BEGIN DATA RECORDS

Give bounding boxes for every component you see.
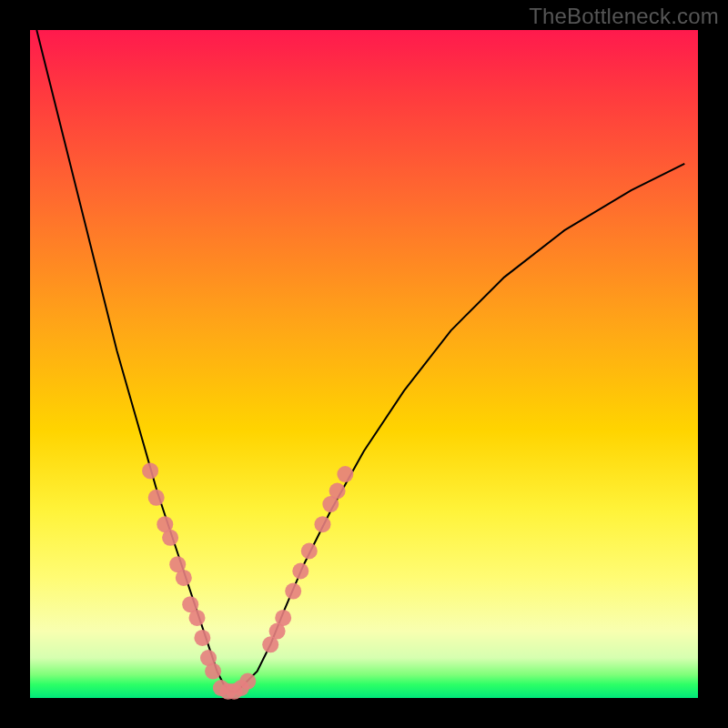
chart-frame: TheBottleneck.com: [0, 0, 728, 728]
highlight-dot: [142, 462, 158, 479]
highlight-dot: [301, 543, 318, 560]
bottleneck-curve-path: [36, 30, 684, 692]
highlight-dot: [285, 583, 301, 600]
highlight-dot: [162, 530, 178, 546]
highlight-dot: [148, 490, 165, 506]
highlight-dot: [275, 610, 291, 626]
highlight-dot: [194, 630, 210, 646]
highlight-dot: [315, 516, 331, 532]
highlight-dot: [337, 466, 353, 482]
highlight-dot: [292, 563, 308, 580]
highlight-dot: [239, 673, 256, 690]
highlight-dot: [176, 570, 192, 586]
highlight-dot: [189, 610, 206, 626]
attribution-text: TheBottleneck.com: [529, 4, 719, 29]
highlight-dot: [329, 483, 346, 500]
curve-layer: [30, 30, 698, 698]
highlight-dot: [205, 663, 221, 680]
bottleneck-curve: [36, 30, 684, 692]
highlight-dots: [142, 462, 353, 699]
plot-area: [30, 30, 698, 698]
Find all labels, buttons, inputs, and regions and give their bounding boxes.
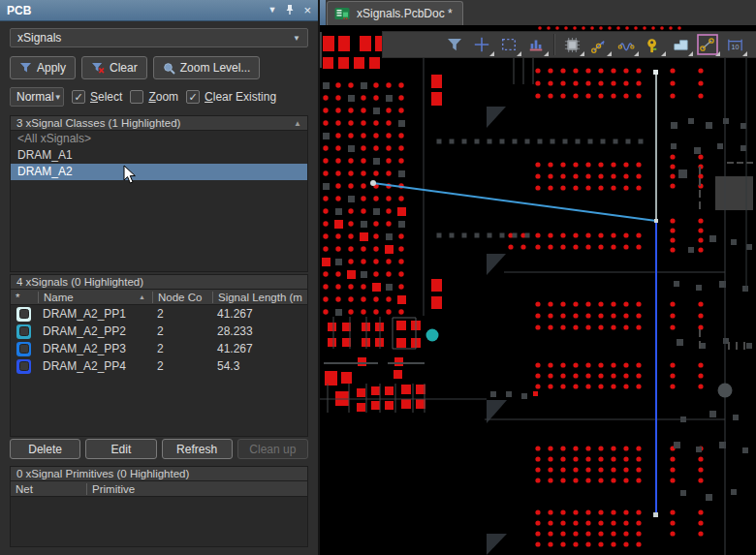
xsignal-row[interactable]: DRAM_A2_PP2 2 28.233 — [11, 323, 307, 340]
panel-title: PCB — [7, 4, 259, 17]
close-icon[interactable]: × — [303, 4, 311, 16]
xsignal-name: DRAM_A2_PP4 — [38, 359, 152, 373]
column-header-nodecount[interactable]: Node Co — [152, 292, 212, 303]
zoom-checkbox-label: Zoom — [148, 90, 178, 104]
classes-header-label: 3 xSignal Classes (1 Highlighted) — [16, 117, 180, 129]
dropdown-corner-icon — [715, 51, 720, 56]
select-area-tool[interactable] — [495, 32, 522, 57]
primitives-table-header: Net Primitive — [11, 481, 307, 497]
refresh-button[interactable]: Refresh — [162, 439, 233, 459]
column-header-length[interactable]: Signal Length (m — [212, 292, 307, 303]
checkbox-box: ✓ — [72, 90, 85, 104]
chevron-down-icon: ▼ — [54, 93, 62, 102]
xsignal-row[interactable]: DRAM_A2_PP4 2 54.3 — [11, 357, 307, 375]
collapse-icon[interactable]: ▲ — [294, 119, 301, 128]
xsignal-measure-tool[interactable] — [694, 32, 721, 57]
column-header-primitive[interactable]: Primitive — [86, 483, 307, 495]
panel-body: xSignals ▼ Apply Clear Zoom Level... — [0, 21, 318, 555]
column-chart-icon — [527, 36, 545, 53]
net-color-swatch[interactable] — [16, 307, 31, 322]
class-item-all[interactable]: <All xSignals> — [11, 131, 307, 147]
checkbox-box: ✓ — [186, 90, 200, 104]
clear-existing-checkbox[interactable]: ✓ Clear Existing — [186, 90, 276, 104]
dropdown-corner-icon — [580, 51, 584, 56]
xsignals-section-header[interactable]: 4 xSignals (0 Highlighted) — [10, 274, 308, 290]
component-chip-icon — [563, 36, 582, 54]
document-tab[interactable]: xSignals.PcbDoc * — [327, 1, 463, 25]
xsignal-name: DRAM_A2_PP1 — [38, 307, 152, 321]
dropdown-corner-icon — [607, 51, 612, 56]
xsignal-length: 41.267 — [212, 307, 307, 321]
zoom-level-button-label: Zoom Level... — [180, 61, 251, 75]
xsignal-name: DRAM_A2_PP3 — [38, 342, 152, 355]
dropdown-corner-icon — [489, 51, 494, 56]
filter-clear-icon — [91, 62, 105, 74]
dimension-tool[interactable]: 10 — [721, 32, 748, 57]
class-item-dram-a1[interactable]: DRAM_A1 — [11, 147, 307, 164]
xsignal-nodes: 2 — [152, 342, 212, 355]
net-color-swatch[interactable] — [16, 324, 31, 339]
xsignal-name: DRAM_A2_PP2 — [38, 324, 152, 338]
primitives-section-header[interactable]: 0 xSignal Primitives (0 Highlighted) — [10, 466, 308, 481]
pcb-panel: PCB ▼ × xSignals ▼ Apply Clear — [0, 0, 320, 555]
zoom-checkbox[interactable]: ✓ Zoom — [130, 90, 178, 104]
scope-select[interactable]: Normal ▼ — [10, 87, 64, 107]
dropdown-corner-icon — [544, 51, 549, 56]
delete-button[interactable]: Delete — [10, 439, 80, 459]
edit-button[interactable]: Edit — [85, 439, 156, 459]
column-header-net[interactable]: Net — [11, 483, 86, 495]
filter-icon — [19, 62, 32, 74]
sort-asc-icon: ▲ — [139, 292, 147, 303]
column-chart-tool[interactable] — [522, 32, 550, 57]
xsignal-action-row: Delete Edit Refresh Clean up — [10, 439, 308, 459]
xsignals-header-label: 4 xSignals (0 Highlighted) — [16, 276, 143, 288]
component-tool[interactable] — [558, 32, 585, 57]
crosshair-tool[interactable] — [468, 32, 495, 57]
polygon-plane-icon — [672, 36, 690, 54]
xsignal-nodes: 2 — [152, 324, 212, 338]
pcb-canvas[interactable] — [320, 0, 756, 555]
polygon-plane-tool[interactable] — [667, 32, 694, 57]
xsignals-table: * Name▲ Node Co Signal Length (m DRAM_A2… — [10, 290, 308, 437]
xsignal-row[interactable]: DRAM_A2_PP1 2 41.267 — [11, 305, 307, 323]
dimension-icon: 10 — [726, 36, 744, 54]
wave-icon — [617, 36, 636, 54]
select-area-icon — [500, 36, 518, 53]
select-checkbox[interactable]: ✓ Select — [72, 90, 122, 104]
xsignals-table-header: * Name▲ Node Co Signal Length (m — [11, 290, 307, 305]
xsignal-row[interactable]: DRAM_A2_PP3 2 41.267 — [11, 340, 307, 357]
document-tab-label: xSignals.PcbDoc * — [357, 7, 453, 20]
xsignal-classes-list: <All xSignals> DRAM_A1 DRAM_A2 — [10, 131, 308, 272]
zoom-level-button[interactable]: Zoom Level... — [153, 56, 261, 79]
xsignal-nodes: 2 — [152, 307, 212, 321]
key-tool[interactable] — [640, 32, 667, 57]
primitives-header-label: 0 xSignal Primitives (0 Highlighted) — [16, 468, 189, 479]
net-color-swatch[interactable] — [16, 342, 31, 356]
dropdown-corner-icon — [634, 51, 639, 56]
clean-up-button[interactable]: Clean up — [237, 439, 308, 459]
column-header-star[interactable]: * — [11, 292, 38, 303]
panel-mode-value: xSignals — [17, 31, 293, 45]
pcbdoc-icon — [334, 7, 351, 20]
clear-existing-checkbox-label: Clear Existing — [205, 90, 276, 104]
primitives-table: Net Primitive — [10, 481, 308, 547]
chevron-down-icon: ▼ — [293, 34, 300, 43]
wave-tool[interactable] — [613, 32, 640, 57]
class-item-dram-a2[interactable]: DRAM_A2 — [11, 164, 307, 180]
clear-button[interactable]: Clear — [81, 56, 147, 79]
classes-section-header[interactable]: 3 xSignal Classes (1 Highlighted) ▲ — [10, 115, 308, 131]
panel-edge-strip — [320, 0, 326, 25]
route-tool[interactable] — [585, 32, 613, 57]
xsignal-length: 28.233 — [212, 324, 307, 338]
net-color-swatch[interactable] — [16, 359, 31, 374]
apply-button[interactable]: Apply — [10, 56, 76, 79]
altium-window: PCB ▼ × xSignals ▼ Apply Clear — [0, 0, 756, 555]
panel-menu-icon[interactable]: ▼ — [268, 6, 276, 15]
column-header-name[interactable]: Name▲ — [38, 292, 152, 303]
clear-button-label: Clear — [110, 61, 138, 75]
xsignal-length: 54.3 — [212, 359, 307, 373]
panel-mode-select[interactable]: xSignals ▼ — [10, 28, 308, 47]
pin-icon[interactable] — [285, 4, 295, 17]
filter-tool[interactable] — [441, 32, 468, 57]
dropdown-corner-icon — [661, 51, 666, 56]
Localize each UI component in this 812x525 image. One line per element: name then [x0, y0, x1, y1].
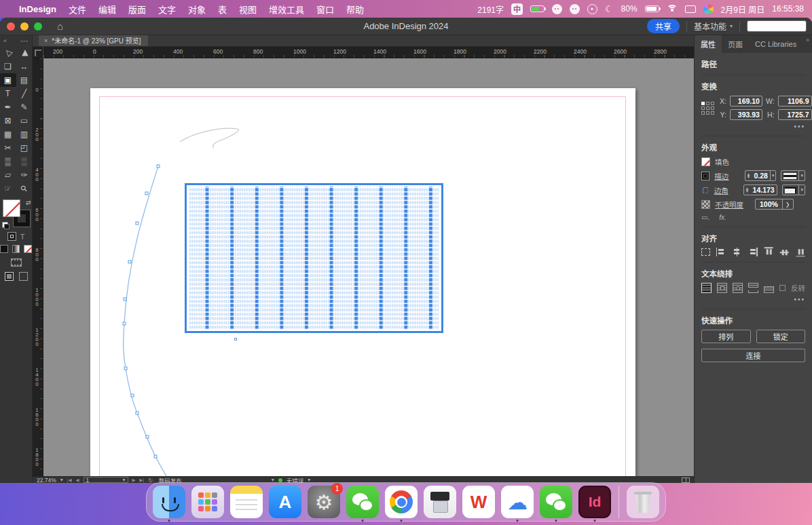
pencil-tool[interactable]: ✎ — [16, 100, 33, 114]
menu-2[interactable]: 版面 — [128, 5, 146, 15]
align-right-icon[interactable] — [748, 248, 757, 256]
align-left-icon[interactable] — [716, 248, 726, 256]
dock-item-wechat-2[interactable] — [540, 486, 572, 518]
dock-item-print-center[interactable] — [424, 486, 456, 518]
page-dropdown-icon[interactable]: ▾ — [123, 477, 126, 483]
corner-radius-value[interactable]: 14.173 — [751, 186, 777, 194]
opacity-value[interactable]: 100% — [756, 200, 782, 208]
pencil-stroke-path[interactable] — [180, 128, 239, 148]
dock-item-weiyun-cloud[interactable]: ☁ — [501, 486, 534, 518]
zoom-tool[interactable]: ⚲ — [16, 182, 33, 195]
path-anchor-points[interactable] — [123, 165, 160, 458]
display-icon[interactable] — [685, 5, 696, 13]
close-tab-icon[interactable]: × — [44, 37, 48, 44]
apply-color-button[interactable] — [0, 245, 8, 253]
h-field[interactable]: 1725.7 — [778, 109, 812, 120]
horizontal-grid-tool[interactable]: ▦ — [0, 128, 16, 141]
frame-tool[interactable]: ⊠ — [0, 114, 16, 128]
panel-grip[interactable]: ▪▪▪ — [20, 38, 29, 44]
x-field[interactable]: 169.10 — [730, 96, 762, 106]
stroke-label[interactable]: 描边 — [714, 171, 739, 181]
spread-view-icon[interactable] — [682, 478, 690, 483]
dock-item-wechat[interactable] — [346, 486, 379, 518]
menu-4[interactable]: 对象 — [188, 5, 206, 15]
view-options-icon[interactable] — [11, 258, 22, 267]
bezier-path[interactable] — [124, 166, 171, 476]
vertical-grid-tool[interactable]: ▥ — [16, 128, 33, 141]
first-page-button[interactable]: |◀ — [67, 478, 72, 483]
transform-more-options[interactable]: ••• — [701, 123, 805, 130]
dock-item-notes[interactable] — [230, 486, 263, 518]
menu-5[interactable]: 表 — [218, 5, 227, 15]
lock-button[interactable]: 锁定 — [756, 330, 806, 343]
vertical-ruler[interactable]: 020040060080010001200140016001800 — [33, 58, 43, 476]
dock-item-system-settings[interactable]: ⚙1 — [308, 486, 340, 518]
opacity-expand-icon[interactable]: ❯ — [782, 199, 793, 209]
frame-fitting-icon[interactable]: ▭. — [701, 214, 709, 221]
accessory-battery-icon[interactable] — [530, 5, 545, 12]
menu-1[interactable]: 编辑 — [98, 5, 116, 15]
y-field[interactable]: 393.93 — [730, 109, 762, 120]
last-page-button[interactable]: ▶| — [140, 478, 145, 483]
pen-tool[interactable]: ✒ — [0, 100, 16, 114]
menu-6[interactable]: 视图 — [239, 5, 257, 15]
share-button[interactable]: 共享 — [647, 19, 680, 33]
dock-item-finder[interactable] — [153, 486, 185, 518]
stroke-color-swatch[interactable] — [701, 172, 709, 180]
stroke-weight-stepper[interactable]: ▲▼ 0.28 ▾ — [745, 170, 777, 181]
focus-moon-icon[interactable]: ☾ — [605, 3, 614, 14]
menubar-time[interactable]: 16:55:38 — [772, 4, 804, 14]
corner-radius-stepper[interactable]: ▲▼ 14.173 — [743, 184, 777, 195]
page-tool[interactable]: ❏ — [0, 60, 16, 73]
link-button[interactable]: 连接 — [701, 349, 805, 362]
gradient-swatch-tool[interactable]: ▒ — [0, 155, 16, 168]
dock-item-launchpad[interactable] — [191, 486, 224, 518]
dock-item-trash[interactable] — [627, 486, 659, 518]
type-tool[interactable]: T — [0, 87, 16, 100]
default-fill-stroke-icon[interactable] — [2, 222, 8, 228]
opacity-field[interactable]: 100% ❯ — [755, 199, 794, 210]
menu-9[interactable]: 帮助 — [346, 5, 364, 15]
zoom-dropdown-icon[interactable]: ▾ — [60, 477, 63, 483]
screen-mode-preview-button[interactable] — [19, 272, 28, 281]
home-icon[interactable]: ⌂ — [57, 20, 63, 32]
menu-3[interactable]: 文字 — [158, 5, 176, 15]
gradient-feather-tool[interactable]: ░ — [16, 155, 33, 168]
wrap-object-shape-icon[interactable] — [733, 283, 743, 293]
wifi-icon[interactable] — [667, 5, 678, 13]
panel-tab-0[interactable]: 属性 — [695, 35, 722, 53]
zoom-window-button[interactable] — [34, 22, 42, 31]
free-transform-tool[interactable]: ◰ — [16, 141, 33, 155]
menu-0[interactable]: 文件 — [69, 5, 86, 15]
play-status-icon[interactable]: ▸ — [587, 4, 597, 14]
align-vcenter-icon[interactable] — [780, 247, 789, 256]
scissors-tool[interactable]: ✂ — [0, 141, 16, 155]
key-object-icon[interactable] — [701, 248, 710, 256]
w-field[interactable]: 1106.9 — [778, 96, 812, 106]
wechat-status-icon[interactable] — [552, 4, 562, 14]
fill-swatch-none[interactable] — [3, 199, 20, 217]
search-input[interactable] — [747, 20, 807, 32]
textwrap-more-options[interactable]: ••• — [701, 296, 805, 303]
jump-to-next-column-icon[interactable] — [764, 283, 774, 293]
opacity-label[interactable]: 不透明度 — [715, 199, 750, 210]
direct-selection-tool[interactable]: ▶ — [16, 46, 33, 60]
dock-item-indesign[interactable]: Id — [578, 486, 611, 518]
menubar-date[interactable]: 2月9日 周日 — [721, 3, 765, 15]
screen-mode-normal-button[interactable] — [5, 272, 14, 281]
stroke-weight-dropdown-icon[interactable]: ▾ — [770, 171, 776, 180]
fill-color-swatch[interactable] — [701, 157, 710, 166]
stroke-weight-value[interactable]: 0.28 — [752, 172, 769, 180]
content-collector-tool[interactable]: ▣ — [0, 73, 16, 87]
apply-gradient-button[interactable] — [12, 245, 20, 253]
no-wrap-icon[interactable] — [701, 283, 712, 293]
collapse-panel-icon[interactable]: » — [806, 37, 809, 43]
corner-label[interactable]: 边角 — [714, 185, 739, 195]
reference-point-selector[interactable] — [701, 102, 714, 115]
document-tab[interactable]: × *未命名-1 @ 23% [GPU 预览] — [39, 35, 148, 46]
swap-fill-stroke-icon[interactable]: ⇄ — [26, 199, 31, 206]
align-bottom-icon[interactable] — [796, 247, 805, 256]
arrange-button[interactable]: 排列 — [701, 330, 751, 343]
fill-stroke-widget[interactable]: ⇄ — [3, 199, 30, 227]
align-hcenter-icon[interactable] — [732, 248, 741, 256]
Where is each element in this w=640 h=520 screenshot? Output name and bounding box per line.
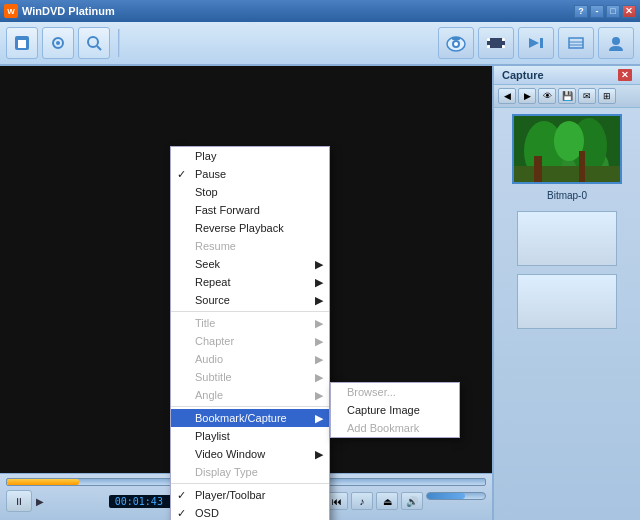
menu-player-toolbar[interactable]: ✓ Player/Toolbar — [171, 486, 329, 504]
capture-header: Capture ✕ — [494, 66, 640, 85]
film-button[interactable] — [478, 27, 514, 59]
app-icon: W — [4, 4, 18, 18]
subtitle-arrow: ▶ — [315, 371, 323, 384]
menu-source[interactable]: Source▶ — [171, 291, 329, 309]
separator-1 — [171, 311, 329, 312]
edit-button[interactable] — [558, 27, 594, 59]
bookmark-arrow: ▶ — [315, 412, 323, 425]
thumbnail-image — [514, 116, 620, 182]
svg-rect-11 — [487, 38, 490, 41]
svg-point-20 — [612, 37, 620, 45]
separator-2 — [171, 406, 329, 407]
cap-grid-btn[interactable]: ⊞ — [598, 88, 616, 104]
submenu-capture-image[interactable]: Capture Image — [331, 401, 459, 419]
separator-3 — [171, 483, 329, 484]
svg-rect-26 — [514, 166, 622, 184]
mute-btn[interactable]: 🔊 — [401, 492, 423, 510]
capture-title: Capture — [502, 69, 544, 81]
repeat-arrow: ▶ — [315, 276, 323, 289]
thumbnail-label: Bitmap-0 — [494, 190, 640, 201]
menu-display-type: Display Type — [171, 463, 329, 481]
seek-arrow: ▶ — [315, 258, 323, 271]
profile-button[interactable] — [598, 27, 634, 59]
svg-point-8 — [454, 42, 458, 46]
menu-resume: Resume — [171, 237, 329, 255]
menu-repeat[interactable]: Repeat▶ — [171, 273, 329, 291]
menu-play[interactable]: Play — [171, 147, 329, 165]
audio-arrow: ▶ — [315, 353, 323, 366]
next-button[interactable] — [518, 27, 554, 59]
videowindow-arrow: ▶ — [315, 448, 323, 461]
menu-bookmark-capture[interactable]: Bookmark/Capture▶ — [171, 409, 329, 427]
player-check: ✓ — [177, 489, 186, 502]
menu-angle: Angle▶ — [171, 386, 329, 404]
svg-marker-15 — [529, 38, 539, 48]
submenu-browser: Browser... — [331, 383, 459, 401]
minimize-btn[interactable]: - — [590, 5, 604, 18]
chapter-arrow: ▶ — [315, 335, 323, 348]
menu-reverse-playback[interactable]: Reverse Playback — [171, 219, 329, 237]
menu-audio: Audio▶ — [171, 350, 329, 368]
svg-rect-14 — [502, 45, 505, 48]
play-pause-btn[interactable]: ⏸ — [6, 490, 32, 512]
eject-btn[interactable]: ⏏ — [376, 492, 398, 510]
main-area: WinDVD interVideo® Play ✓ Pause Stop Fas… — [0, 66, 640, 520]
menu-seek[interactable]: Seek▶ — [171, 255, 329, 273]
title-arrow: ▶ — [315, 317, 323, 330]
capture-toolbar: ◀ ▶ 👁 💾 ✉ ⊞ — [494, 85, 640, 108]
svg-rect-9 — [452, 37, 460, 40]
bottom-icons: ⏮ ♪ ⏏ 🔊 — [326, 492, 486, 510]
menu-osd[interactable]: ✓ OSD — [171, 504, 329, 520]
svg-rect-1 — [18, 40, 26, 48]
cap-prev-btn[interactable]: ◀ — [498, 88, 516, 104]
cap-view-btn[interactable]: 👁 — [538, 88, 556, 104]
thumbnail-slot-2[interactable] — [517, 274, 617, 329]
video-area: WinDVD interVideo® Play ✓ Pause Stop Fas… — [0, 66, 492, 520]
pause-check: ✓ — [177, 168, 186, 181]
volume-slider[interactable] — [426, 492, 486, 500]
search-button[interactable] — [78, 27, 110, 59]
submenu-add-bookmark: Add Bookmark — [331, 419, 459, 437]
camera-button[interactable] — [438, 27, 474, 59]
menu-playlist[interactable]: Playlist — [171, 427, 329, 445]
music-btn[interactable]: ♪ — [351, 492, 373, 510]
source-arrow: ▶ — [315, 294, 323, 307]
svg-rect-12 — [487, 45, 490, 48]
menu-video-window[interactable]: Video Window▶ — [171, 445, 329, 463]
toolbar-separator-1 — [118, 29, 120, 57]
main-thumbnail[interactable] — [512, 114, 622, 184]
menu-stop[interactable]: Stop — [171, 183, 329, 201]
cap-email-btn[interactable]: ✉ — [578, 88, 596, 104]
progress-fill — [7, 479, 79, 485]
help-btn[interactable]: ? — [574, 5, 588, 18]
thumbnail-slot-1[interactable] — [517, 211, 617, 266]
context-menu: Play ✓ Pause Stop Fast Forward Reverse P… — [170, 146, 330, 520]
menu-chapter: Chapter▶ — [171, 332, 329, 350]
title-bar: W WinDVD Platinum ? - □ ✕ — [0, 0, 640, 22]
settings-button[interactable] — [42, 27, 74, 59]
svg-rect-28 — [579, 151, 585, 184]
svg-line-5 — [97, 46, 101, 50]
svg-rect-13 — [502, 38, 505, 41]
restore-btn[interactable]: □ — [606, 5, 620, 18]
window-title: WinDVD Platinum — [22, 5, 574, 17]
toolbar — [0, 22, 640, 66]
capture-close-btn[interactable]: ✕ — [618, 69, 632, 81]
angle-arrow: ▶ — [315, 389, 323, 402]
home-button[interactable] — [6, 27, 38, 59]
menu-pause[interactable]: ✓ Pause — [171, 165, 329, 183]
volume-fill — [427, 493, 465, 499]
svg-rect-17 — [569, 38, 583, 48]
time-marker: ▶ — [36, 496, 44, 507]
window-controls: ? - □ ✕ — [574, 5, 636, 18]
bookmark-submenu: Browser... Capture Image Add Bookmark — [330, 382, 460, 438]
capture-panel: Capture ✕ ◀ ▶ 👁 💾 ✉ ⊞ — [492, 66, 640, 520]
video-screen: Play ✓ Pause Stop Fast Forward Reverse P… — [0, 66, 492, 473]
svg-rect-16 — [540, 38, 543, 48]
cap-save-btn[interactable]: 💾 — [558, 88, 576, 104]
close-btn[interactable]: ✕ — [622, 5, 636, 18]
svg-rect-27 — [534, 156, 542, 184]
menu-fast-forward[interactable]: Fast Forward — [171, 201, 329, 219]
cap-next-btn[interactable]: ▶ — [518, 88, 536, 104]
toolbar-right — [438, 27, 634, 59]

END DATA RECORDS

§ EXERCISE
All lines above with the word "Refresh" need to be reported.

§ OUTPUT FOR THIS EXERCISE
refresh-button[interactable]: Refresh — [162, 439, 233, 459]
xsignal-action-row: Delete Edit Refresh Clean up — [10, 439, 308, 459]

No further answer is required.